Identification and validation of Sertoli cell homing peptides as molecular steering for testis targeted drug delivery.

The testicle, an organ privileged with immunity because of Blood-Testis Barrier (BTB), poses a major impediment to developing and delivering drugs to the testes. These problems can be prevented by targeting testicular cells using specific ligands, such as homing peptides. This is the first study to demonstrate the successful selection of Sertoli cell homing peptides using a phage display peptide library. The identification of peptides is performed with Sanger sequencing and high-throughput NGS. The Sertoli cell and testis targeting potential of the SCHP1 and SCHP2 was confirmed using confocal microscopy and flow cytometry of the FITC-labelled peptides and in vivo bio-distribution of the corresponding Cy5.5-tagged peptides.
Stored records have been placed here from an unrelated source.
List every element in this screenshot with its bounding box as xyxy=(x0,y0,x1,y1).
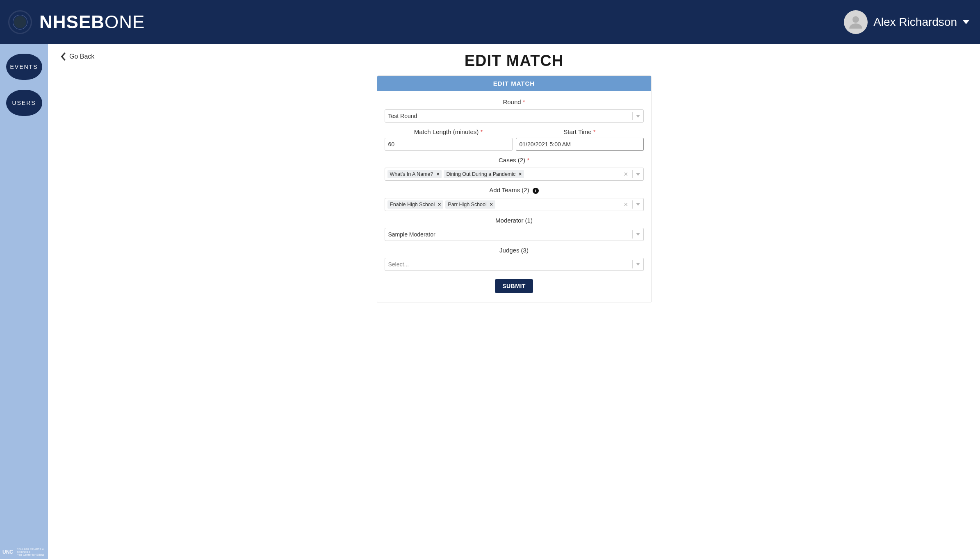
chevron-down-icon xyxy=(636,263,640,266)
submit-button[interactable]: SUBMIT xyxy=(495,279,533,293)
sidebar-footer: UNC COLLEGE OF ARTS & SCIENCES Parr Cent… xyxy=(2,548,48,557)
edit-match-card: EDIT MATCH Round * Test Round Match Leng… xyxy=(377,75,652,302)
chevron-down-icon xyxy=(636,173,640,176)
chevron-down-icon xyxy=(636,203,640,206)
sidebar-item-users[interactable]: USERS xyxy=(6,90,42,116)
round-value: Test Round xyxy=(388,113,629,119)
avatar xyxy=(844,10,868,34)
go-back-button[interactable]: Go Back xyxy=(59,52,94,61)
page-title: EDIT MATCH xyxy=(59,52,969,70)
add-teams-label: Add Teams (2) i xyxy=(385,186,644,194)
brand-light: ONE xyxy=(105,12,145,32)
team-tag: Parr High School × xyxy=(445,200,495,209)
card-header: EDIT MATCH xyxy=(377,76,651,91)
start-time-input-wrap xyxy=(516,138,644,151)
remove-team-icon[interactable]: × xyxy=(490,202,493,207)
user-menu[interactable]: Alex Richardson xyxy=(844,10,969,34)
judges-select[interactable]: Select... xyxy=(385,258,644,271)
divider-icon xyxy=(632,260,633,268)
moderator-label: Moderator (1) xyxy=(385,217,644,224)
brand: NHSEBONE xyxy=(8,10,145,34)
match-length-input-wrap xyxy=(385,138,513,151)
judges-placeholder: Select... xyxy=(388,261,629,268)
sidebar-item-events[interactable]: EVENTS xyxy=(6,54,42,80)
remove-case-icon[interactable]: × xyxy=(436,171,439,177)
divider-icon xyxy=(632,170,633,178)
go-back-label: Go Back xyxy=(69,53,94,60)
cases-label: Cases (2) * xyxy=(385,157,644,164)
divider-icon xyxy=(632,112,633,120)
start-time-label: Start Time * xyxy=(516,128,644,135)
divider-icon xyxy=(632,200,633,209)
match-length-label: Match Length (minutes) * xyxy=(385,128,513,135)
remove-case-icon[interactable]: × xyxy=(519,171,522,177)
person-icon xyxy=(848,14,864,30)
moderator-select[interactable]: Sample Moderator xyxy=(385,228,644,241)
clear-cases-icon[interactable]: × xyxy=(623,170,629,178)
main-content: Go Back EDIT MATCH EDIT MATCH Round * Te… xyxy=(48,44,980,559)
divider-icon xyxy=(15,549,15,556)
chevron-down-icon xyxy=(636,233,640,236)
sidebar-item-label: EVENTS xyxy=(10,64,38,70)
start-time-input[interactable] xyxy=(520,139,640,150)
case-tag: Dining Out During a Pandemic × xyxy=(444,170,524,178)
brand-bold: NHSEB xyxy=(39,12,105,32)
footer-line1: COLLEGE OF ARTS & SCIENCES xyxy=(17,548,48,553)
logo-seal-icon xyxy=(8,10,32,34)
divider-icon xyxy=(632,230,633,239)
round-select[interactable]: Test Round xyxy=(385,109,644,123)
moderator-value: Sample Moderator xyxy=(388,231,629,238)
footer-line2: Parr Center for Ethics xyxy=(17,553,48,557)
chevron-down-icon xyxy=(636,115,640,118)
svg-point-0 xyxy=(852,16,859,23)
footer-org: UNC xyxy=(2,550,13,555)
match-length-input[interactable] xyxy=(388,139,509,150)
app-header: NHSEBONE Alex Richardson xyxy=(0,0,980,44)
cases-multiselect[interactable]: What's In A Name? × Dining Out During a … xyxy=(385,168,644,181)
teams-multiselect[interactable]: Enable High School × Parr High School × … xyxy=(385,198,644,211)
remove-team-icon[interactable]: × xyxy=(438,202,441,207)
user-name: Alex Richardson xyxy=(873,16,957,29)
clear-teams-icon[interactable]: × xyxy=(623,201,629,208)
round-label: Round * xyxy=(385,98,644,105)
sidebar: EVENTS USERS UNC COLLEGE OF ARTS & SCIEN… xyxy=(0,44,48,559)
judges-label: Judges (3) xyxy=(385,247,644,254)
brand-text: NHSEBONE xyxy=(39,13,145,31)
chevron-left-icon xyxy=(59,52,67,61)
team-tag: Enable High School × xyxy=(387,200,444,209)
info-icon[interactable]: i xyxy=(533,188,539,194)
sidebar-item-label: USERS xyxy=(12,100,36,106)
chevron-down-icon xyxy=(963,20,969,24)
case-tag: What's In A Name? × xyxy=(387,170,442,178)
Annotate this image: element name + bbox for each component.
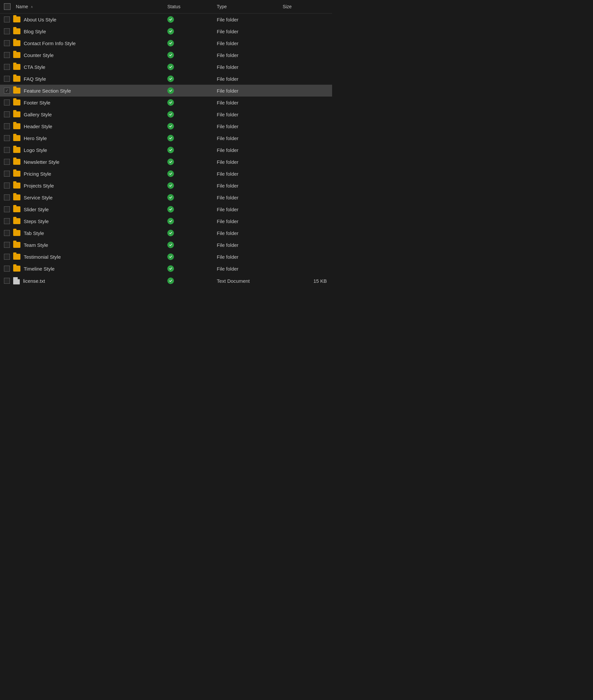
type-cell: File folder (214, 27, 280, 36)
folder-icon (13, 218, 21, 224)
select-all-checkbox[interactable] (4, 3, 10, 10)
item-name: license.txt (23, 278, 45, 284)
table-header: Name ∧ Status Type Size (0, 0, 332, 13)
status-header-label: Status (167, 4, 181, 9)
sync-status-icon (167, 242, 174, 248)
table-row[interactable]: Hero StyleFile folder (0, 132, 332, 144)
item-name: Footer Style (24, 100, 50, 106)
row-checkbox[interactable] (4, 147, 10, 153)
table-row[interactable]: Header StyleFile folder (0, 120, 332, 132)
size-cell (280, 18, 329, 21)
status-cell (165, 264, 214, 274)
row-checkbox[interactable] (4, 266, 10, 272)
table-row[interactable]: Counter StyleFile folder (0, 49, 332, 61)
row-checkbox[interactable] (4, 218, 10, 224)
name-cell: Service Style (0, 193, 165, 202)
sync-status-icon (167, 147, 174, 153)
item-name: CTA Style (24, 64, 45, 70)
item-name: Blog Style (24, 29, 46, 34)
row-checkbox[interactable] (4, 183, 10, 189)
status-cell (165, 38, 214, 48)
row-checkbox[interactable] (4, 100, 10, 106)
table-row[interactable]: About Us StyleFile folder (0, 13, 332, 25)
size-column-header[interactable]: Size (280, 2, 329, 11)
name-cell: Pricing Style (0, 169, 165, 178)
status-cell (165, 121, 214, 131)
table-row[interactable]: Footer StyleFile folder (0, 96, 332, 108)
row-checkbox[interactable] (4, 206, 10, 212)
name-cell: CTA Style (0, 62, 165, 72)
table-row[interactable]: Logo StyleFile folder (0, 144, 332, 156)
type-column-header[interactable]: Type (214, 2, 280, 11)
table-row[interactable]: ✓Feature Section StyleFile folder (0, 85, 332, 96)
row-checkbox[interactable] (4, 194, 10, 200)
row-checkbox[interactable] (4, 278, 10, 284)
row-checkbox[interactable] (4, 64, 10, 70)
folder-icon (13, 159, 21, 165)
type-cell: File folder (214, 169, 280, 178)
status-cell (165, 74, 214, 84)
sync-status-icon (167, 170, 174, 177)
name-cell: Tab Style (0, 228, 165, 238)
row-checkbox[interactable]: ✓ (4, 88, 10, 93)
table-row[interactable]: Team StyleFile folder (0, 239, 332, 251)
type-cell: File folder (214, 98, 280, 107)
row-checkbox[interactable] (4, 135, 10, 141)
table-row[interactable]: Testimonial StyleFile folder (0, 251, 332, 263)
row-checkbox[interactable] (4, 171, 10, 177)
row-checkbox[interactable] (4, 230, 10, 236)
name-cell: license.txt (0, 275, 165, 286)
size-cell (280, 184, 329, 187)
table-row[interactable]: Service StyleFile folder (0, 192, 332, 203)
row-checkbox[interactable] (4, 40, 10, 46)
row-checkbox[interactable] (4, 159, 10, 165)
name-cell: About Us Style (0, 15, 165, 24)
type-cell: File folder (214, 39, 280, 48)
table-row[interactable]: license.txtText Document15 KB (0, 275, 332, 287)
table-row[interactable]: Pricing StyleFile folder (0, 168, 332, 180)
row-checkbox[interactable] (4, 28, 10, 34)
row-checkbox[interactable] (4, 111, 10, 117)
item-name: Pricing Style (24, 171, 51, 177)
status-column-header[interactable]: Status (165, 2, 214, 11)
table-row[interactable]: CTA StyleFile folder (0, 61, 332, 73)
table-row[interactable]: Blog StyleFile folder (0, 25, 332, 37)
folder-icon (13, 123, 21, 129)
sync-status-icon (167, 75, 174, 82)
table-row[interactable]: Gallery StyleFile folder (0, 108, 332, 120)
row-checkbox[interactable] (4, 242, 10, 248)
size-cell (280, 65, 329, 69)
row-checkbox[interactable] (4, 16, 10, 23)
type-cell: File folder (214, 193, 280, 202)
size-cell (280, 231, 329, 235)
table-row[interactable]: Tab StyleFile folder (0, 227, 332, 239)
item-name: Team Style (24, 242, 48, 248)
row-checkbox[interactable] (4, 254, 10, 260)
name-cell: Header Style (0, 122, 165, 131)
folder-icon (13, 88, 21, 93)
type-cell: File folder (214, 146, 280, 155)
row-checkbox[interactable] (4, 76, 10, 82)
table-row[interactable]: Contact Form Info StyleFile folder (0, 37, 332, 49)
table-row[interactable]: Timeline StyleFile folder (0, 263, 332, 275)
size-cell (280, 53, 329, 57)
table-row[interactable]: Projects StyleFile folder (0, 180, 332, 192)
type-cell: File folder (214, 75, 280, 83)
table-row[interactable]: FAQ StyleFile folder (0, 73, 332, 85)
sync-status-icon (167, 265, 174, 272)
name-column-header[interactable]: Name ∧ (0, 2, 165, 11)
type-cell: File folder (214, 252, 280, 261)
status-cell (165, 62, 214, 72)
name-cell: Blog Style (0, 27, 165, 36)
size-cell (280, 243, 329, 246)
table-row[interactable]: Slider StyleFile folder (0, 203, 332, 215)
row-checkbox[interactable] (4, 52, 10, 58)
size-cell (280, 255, 329, 258)
type-cell: File folder (214, 110, 280, 119)
row-checkbox[interactable] (4, 123, 10, 129)
size-cell (280, 160, 329, 163)
sync-status-icon (167, 87, 174, 94)
table-row[interactable]: Newsletter StyleFile folder (0, 156, 332, 168)
table-row[interactable]: Steps StyleFile folder (0, 215, 332, 227)
sort-arrow-icon[interactable]: ∧ (31, 5, 33, 8)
Secondary structures were predicted in the setting of different polarity by circular dichroism. The results suggest that SCHP1 and SCHP2 can effectively target Sertoli cells. In vivo bio-distribution in mouse models indicated significantly higher uptake of SCHP1 and SCHP2 by testes compared with the heart, brain, and spleen. SCHP1 and SCHP2 can be adopted as molecular steering for targeted male contraceptive delivery, treatment of testicular cancer, and male infertility. Further development of the peptides into peptidomimetics may increase their stability, and information on the molecular targets of these peptides may reveal their therapeutic potential.